What do You Know about Islamic Economics?

Doctrine does not Apply Scientific Methods

From the previous analyses of both doctrine and science, we have come to know that the doctrine's function is to express the demands of justice, while science assumes the responsibility of discovering the economic events, as they occur, their causes and interrelations.

This difference in the basic function necessarily requires their difference in the methods of research. This means that the science of economics, as such, discovers what occurs in the world and in the society of everything related to the economic life, using the scientific methods of observation and experiment, monitoring the events the economic life is full of in order to derive, in their light, their interrelations and general laws.

Whenever there is a case to doubt, and the extent of its truth and reflections of reality are not known, the economist is capable of referring to the scientific criteria and to his own well-organized observations of successive events in order to discover the extent of the truth of such case and of its being a true reflection of the reality.

Both economist and naturalist are on the same footing in this aspect: When the naturalist desires to find out the degree at which water boils, he can scientifically measure the water’s temperature as a natural phenomenon, observing the temperature when boiling starts.

When the economist desires to discover the sequence of famous crises which inflict the human society from time to time, he has to refer to the events of the economic life as they happened successively in order to determine the historical dividing line between one crisis and another. If he finds such a line to be the same in all crises, he will be able to define the cycle of such crises and in the end look for their causes as well as the factors that affect them.

Contrariwise, the economic doctrine cannot measure the subjects it deals with scientifically because it studies such subjects from the angle of equity and justice, trying to find a regulation method according to the demands of justice and equity.

Obviously, justice is different from the water temperature and boiling degree, and it is different from the economic crises and cycles, because the latter are not cosmic or social phenomena which can be observed subjectively or measured scientifically through the well-known means of experiment in the world. In the economic doctrine, it is not sufficient to look at facts and observe events scientifically in order to know what equity is in organization, as is the case with the economist who studies economic crises in order to know their cycle and code.

Let us take the issue of equity in distribution as an example:

There are some people who say that equity in distribution is achieved in the shade of a system that guarantees equality among all members of the society during austerity as well as during prosperity, and there are others who consider equality of freedom among the members of the society, instead of equality in sustaining them, to be the just basis for distribution, even if individuals practice their free right to variations in sustenance and the increase of the wealth of some over that of others, as long as they all enjoy the same freedom granted equally to each and every one of them.

There are also others who see that the equity of distribution is achieved through guaranteeing a general level of sustenance to all people, while granting them freedom outside the limits of such level, as does Islam.

Can equity of distribution be achieved? Is it equality in subsistence and wealth that matters, or is it the granting of everybody the freedom to practice various norms of economic activity, while limiting each person’s share of subsistence according to the way he practices such freedom? Or is it according to a third method that lies between this and that?

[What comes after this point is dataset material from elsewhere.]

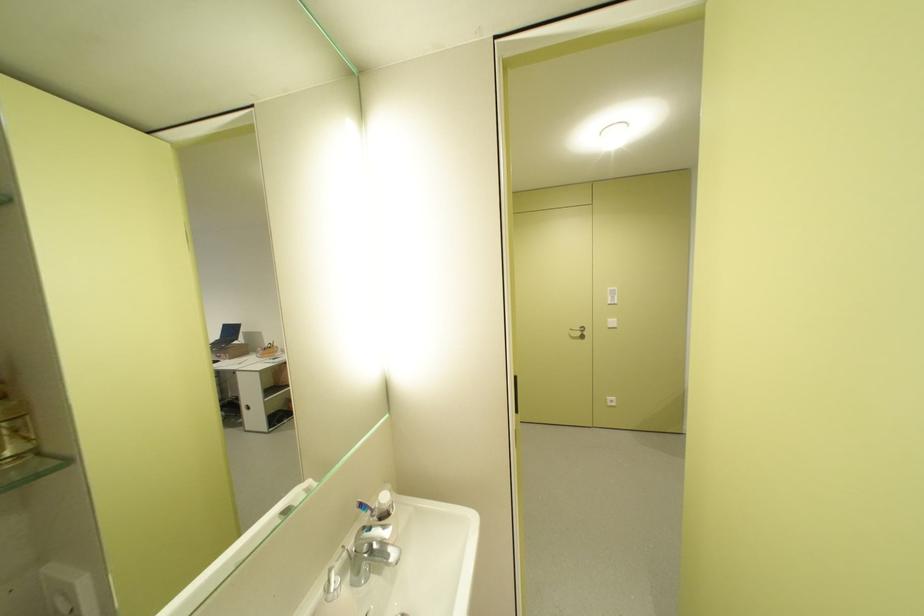 This screenshot has height=616, width=924. I want to click on chrome faucet handle, so click(371, 552). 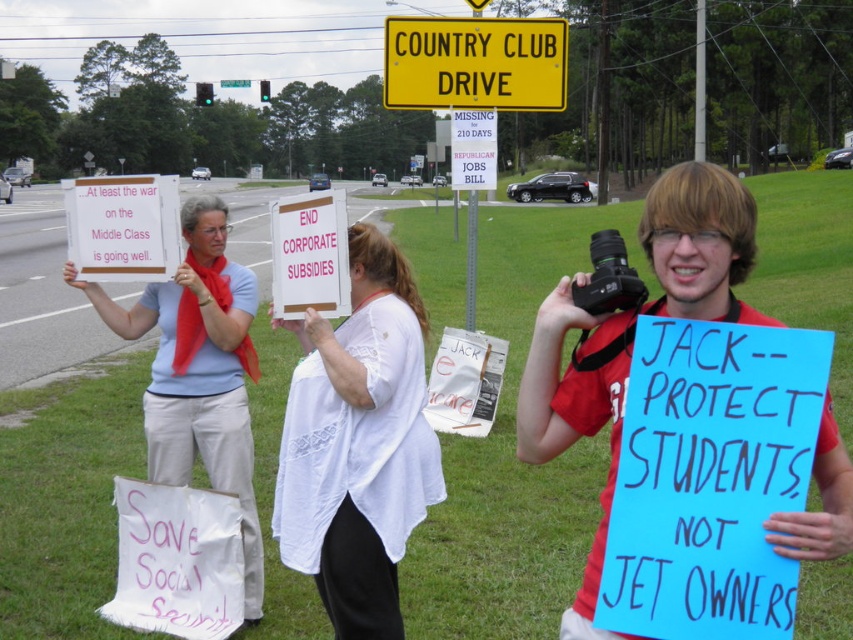 Can you confirm if white lace shirt at center is smaller than yellow plastic sign at upper center?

If we want to know the answers to these questions, and to know the approach and concept of equity in as far as these means are concerned, we cannot use science to reach our objective simply because equity is not an external natural phenomenon like temperature or boiling which we can measure by applying our vision or touch or the rest of our physical senses, nor is it a social phenomenon such as economic crises in the capitalist society in order to be evaluated, observed and tested.

Science can surely assess individuals in order to determine the extent of their similarity or dissimilarity in physical or psychological features in order to decide whether it is fair to equate all of them in subsistence or not. Justice and truth are not subjective qualities that can be measured by science or by the senses in the way all bodily or natural phenomena are measured, felt, viewed, etc.

Take the example of the capitalist who believes that people are equal in their right to enjoy freedom even if their shares of subsistence vary, and the socialist who believes that all people are equal in their right to be sustained, and ask both of them this question: “Is there a thermometer for justice like the one for measuring temperature so that I may be able to know the degree of justice in a society where people’s shares of freedom are equal even when their shares of wages and subsistence vary?

Are the ‘rights’ enjoyed by the members of society a natural phenomenon which can be felt as we can feel their own colors, heights, intelligence, voice, etc., in order to study such rights through the use of scientific methods based on the senses or the experiment?”

The answer, of course, to these questions is a plain “No.” Equity has no thermometer because it is not a phenomenon that can be realized through the senses or through observation; nor is the right of people to achieve it one of their own characteristics such as height or intelligence so that we may apply science to determine such right.

The conclusion we draw from this is that as long as it studies the issues from the angle of equity and truth, the doctrine can derive the method it prefers to use in regulating the economic life from its own concepts of equity, from the principles and ideals in which it believes, or from its general attitude towards life.